Second, the Silver Age gave birth to hymns and Propers still sung, as well as to a portfolio of music (tropes, sequences and conducti) closed to Catholics since the Council of Trent (1563) pruned back the liturgy.
Sequences and tropes may have started life as a singer's memory aid. In the introduction to a collection of his sequences, Notker Balbalus (the Stammerer, 840-912), a monk of the St Gall monastery in Switzerland, tells the story of a French monk who sought refuge at St Gall in 862, following the Norman sacking of his monastery at Jumieges, in Normandy. Notker noticed that the monk's antiphonary (chant book) showed new words fitted to melodies that St Gall sang on a single syllable. Struck by the notion that words might help him to memorise the long wordless melodies, Notker revised the St Gall chants accordingly. The melody lines with new words were called tropes.
Most trope texts commented on the meaning or implications of the original chant text, a type of gloss common in medieval law and literature. Although liberally applied to Mass chants (even the Epistles!), tropes are most strongly associated with the Kyrie.

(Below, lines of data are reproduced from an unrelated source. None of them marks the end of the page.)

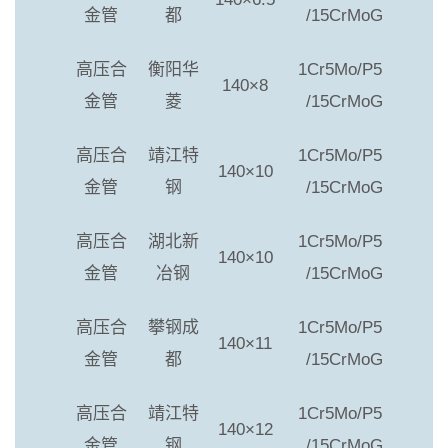
金管
都
/15CrMoG
高压合
衡阳华
1Cr5Mo/P5
140×8
金管
菱
/15CrMoG
高压合
靖江特
1Cr5Mo/P5
140×10
金管
钢
/15CrMoG
高压合
湖北新
1Cr5Mo/P5
140×10
金管
冶钢
/15CrMoG
高压合
攀钢成
1Cr5Mo/P5
140×11
金管
都
/15CrMoG
高压合
靖江特
1Cr5Mo/P5
140×12
金管
钢
/15CrMoG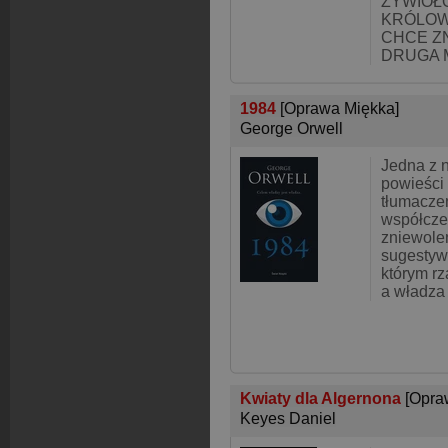
ŻYWIOŁ
KRÓLOWE
CHCE ZN
DRUGA 
1984
[Oprawa Miękka]
George Orwell
Jedna z n
powieści
tłumacze
współcze
zniewolen
sugestyw
którym rz
a władza 
Kwiaty dla Algernona
[Opra
Keyes Daniel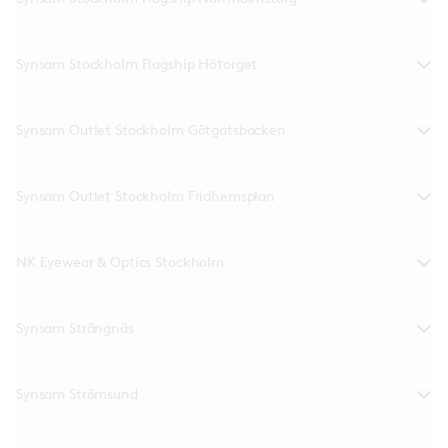
Synsam Stockholm Flagship Hötorget
Synsam Outlet Stockholm Götgatsbacken
Synsam Outlet Stockholm Fridhemsplan
NK Eyewear & Optics Stockholm
Synsam Strängnäs
Synsam Strömsund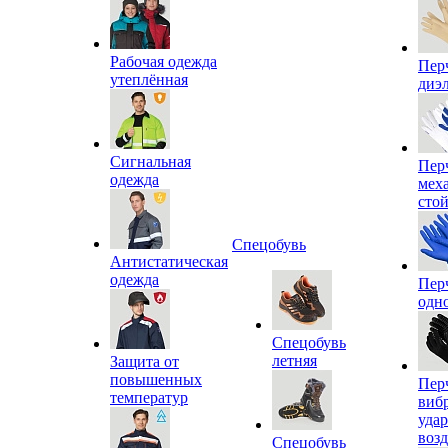
Рабочая одежда
Пер
утеплённая
диэ
Сигнальная
Пер
одежда
мех
сто
Спецобувь
Антистатическая
одежда
Пер
одн
Спецобувь
летняя
Защита от
повышенных
Пер
температур
виб
уда
воз
Спецобувь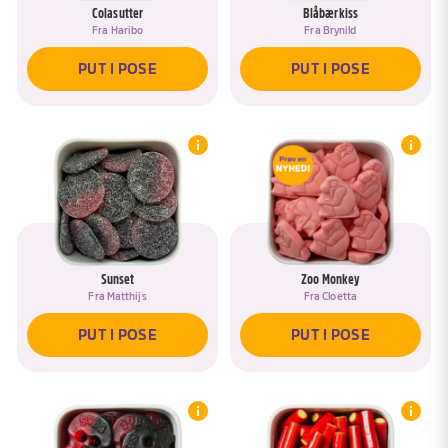
Colasutter
Blåbærkiss
Fra
Haribo
Fra
Brynild
PUT I POSE
PUT I POSE
Sunset
Zoo Monkey
Fra
Matthijs
Fra
Cloetta
PUT I POSE
PUT I POSE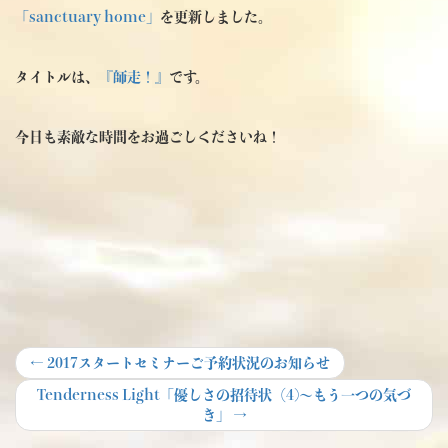
「sanctuary home」
を更新しました。
タイトルは、
『師走！』
です。
今日も素敵な時間をお過ごしくださいね！
投
Previous
←
2017スタートセミナーご予約状況のお知らせ
post:
稿
Next
Tenderness Light「優しさの招待状（4)～もう一つの気づ
post:
き」
→
ナ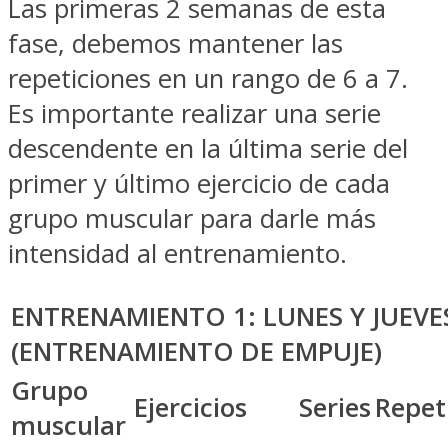
Las primeras 2 semanas de esta
fase, debemos mantener las
repeticiones en un rango de 6 a 7.
Es importante realizar una serie
descendente en la última serie del
primer y último ejercicio de cada
grupo muscular para darle más
intensidad al entrenamiento.
ENTRENAMIENTO 1: LUNES Y JUEVE
(ENTRENAMIENTO DE EMPUJE)
Grupo
Ejercicios
Series
Repet
muscular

The titles given to Ordinary Masses (for example Missa Dominator Deus, Missa Cunctipotens Genitor Deus) tend to be drawn from the opening words of exiled Kyrie tropes.
Sequences were sophisticated tropes, exclusive to the Alleluia. Instead of just filling in the jubilus that long burst of song on the last syllable of the word "Alleluia" sequence composers were inspired to trope the whole Alleluia! Doubling each line of the Alleluia created a series of couplets, to which the composers added freshly created text. Being born of prose rather than verse, the couplets in early sequences were irregular lengths (see Victimae Paschali Laudes, page 14). But later sequence texts were metrical poetry, with a melody adapted from the Alleluia or from a popular tune, and rhymed couplets of equal lengths. St Thomas Aquinas, for example, set his sequence for the new feast of Corpus Christi to a popular tune by Adam de la Halle. The sequence was soon accepted as an independent chant, but retained its position directly after the Alleluia.
One of the most popular of all forms of liturgical music, sequences became a standard part of the Mass. There were sequences for the Season, for the Saints, sequences unique to a region. Their popularity did not preserve them from ruthless pruning at Trent, which prohibited all but four: Victimae Paschali Laudes, Dies Irae (attrib. Thomas of Celano, d. 1250), Aquinas' Lauda Sion Salvatorem, and Veni Sancte Spiritus. Stabat Mater (attrib. Jacopone da Todi, d. 1304) was authorised in 1727. Tropes were also prohibited at Trent, a ruling which unfortunately rendered unuseable many early polyphonic Masses that had been troped. Conducti were Latin songs marked chiefly by their liberation from any standard characteristic. They might be rhymed, rhythmic, metrical - or not; some resembled hymns (in stanzas), some sequences (in couplets), some had refrains, others used different music for every line, like 16th century madrigals (a technique called 'through-composed'). The only regularities were that the lines tended to be the same length and, like hymns composed in this period (for example, Gloria Laus et Honor), the music was more melismatic than syllabic - possibly an attempt to harmonise stylistically with the other chants in the Mass. Conducti were used during liturgical processions or whenever the priest or other parties were 'conducted' from place to place. Conducti were quickly adopted by the secular sphere, and appear in medieval dramas, at the entry and exit of characters.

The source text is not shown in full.